Italian actor (1924–1996)

Marcello Vincenzo Domenico Mastroianni (Note: Pronunciation: /mɑrˈtʃɛloʊ ˌmæstroʊˈjɑːni, - ˌmɑːs-, -ˈjæn-, - ˌmæstrɔɪˈɑːni, - ˌmɑːs-/ mar-CHEL-oh-_-MA(H)ST-roh-YA(H)N-ee-,_-_-MA(H)ST-roy-AH-nee, /it/.) (26 September 1924 – 19 December 1996) was an Italian actor. He is generally regarded as one of Italy's most iconic male performers of the 20th century. He played leading roles for many of the country's top directors, in a career spanning 147 films between 1939 and 1996, garnering many international honours including two BAFTA Awards, two Cannes Film Festival Awards for Best Actor, two Volpi Cups, two Golden Globes, and three Academy Award nominations.

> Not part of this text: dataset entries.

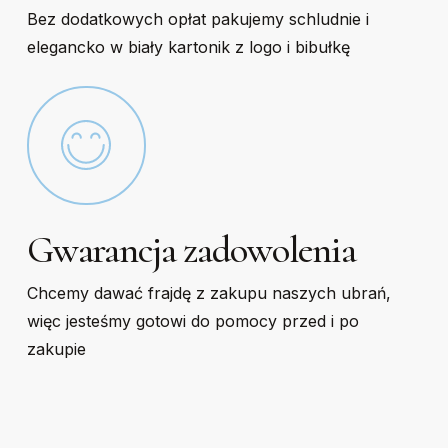
Bez dodatkowych opłat pakujemy schludnie i
elegancko w biały kartonik z logo i bibułkę
Gwarancja zadowolenia
Chcemy dawać frajdę z zakupu naszych ubrań,
więc jesteśmy gotowi do pomocy przed i po
zakupie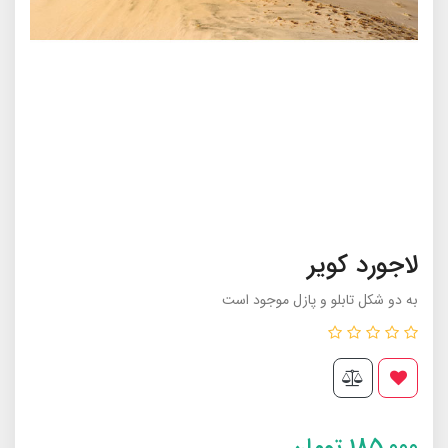
لاجورد کویر
به دو شکل تابلو و پازل موجود است
185,000
تومان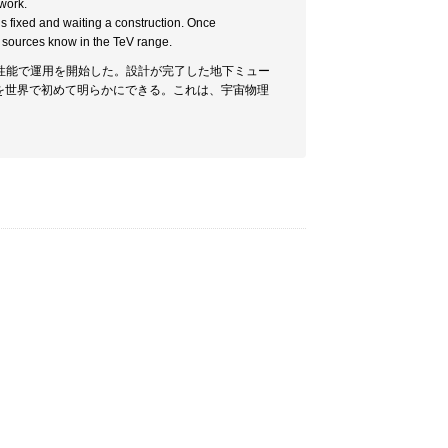
work.
s fixed and waiting a construction. Once
 sources know in the TeV range.
性能で運用を開始した。設計が完了した地下ミュー
性を世界で初めて明らかにできる。これは、宇宙物理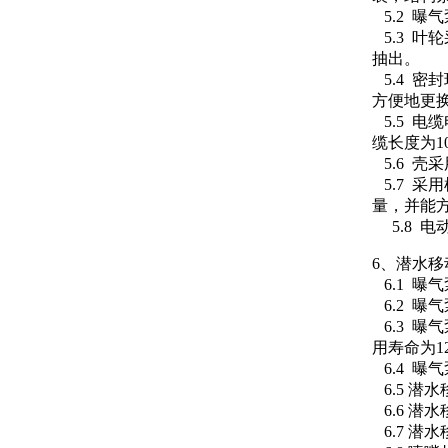
5.2 曝
5.3 
抽出。
5.4 密
方便地更
5.5 
缆长度为1
5.6 
5.7 
量，并能
5.8 电
6、潜水
6.1 曝
6.2 曝
6.3 曝
用寿命为1
6.4 曝
6.5 潜
6.6 潜
6.7 潜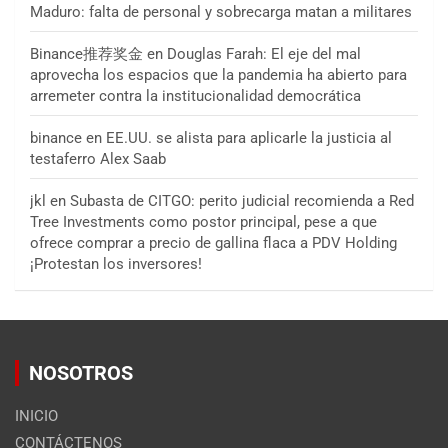
Maduro: falta de personal y sobrecarga matan a militares
Binance推荐奖金
en
Douglas Farah: El eje del mal
aprovecha los espacios que la pandemia ha abierto para
arremeter contra la institucionalidad democrática
binance
en
EE.UU. se alista para aplicarle la justicia al
testaferro Alex Saab
jkl
en
Subasta de CITGO: perito judicial recomienda a Red
Tree Investments como postor principal, pese a que
ofrece comprar a precio de gallina flaca a PDV Holding
¡Protestan los inversores!
NOSOTROS
INICIO
CONTÁCTENOS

Born in Fontana Liri (province of Frosinone, Lazio, IT) and raised in Turin and Rome, Mastroianni made his film debut in 1939 at the age of 14, but did not seriously pursue acting until the 1950s, when he made his critical and commercial breakthrough in the caper comedy Big Deal on Madonna Street (Italian I soliti ignoti, 1959). He became an international celebrity through his collaborations with director Federico Fellini, first as a disillusioned tabloid columnist in La Dolce Vita (1960), then as a creatively-stifled filmmaker in 8½ (1963). Excelling in both dramatic and comedic roles, he formed a notable on-screen duo with actress and sex symbol Sophia Loren, co-starring with her in eleven films between 1954 and 1994.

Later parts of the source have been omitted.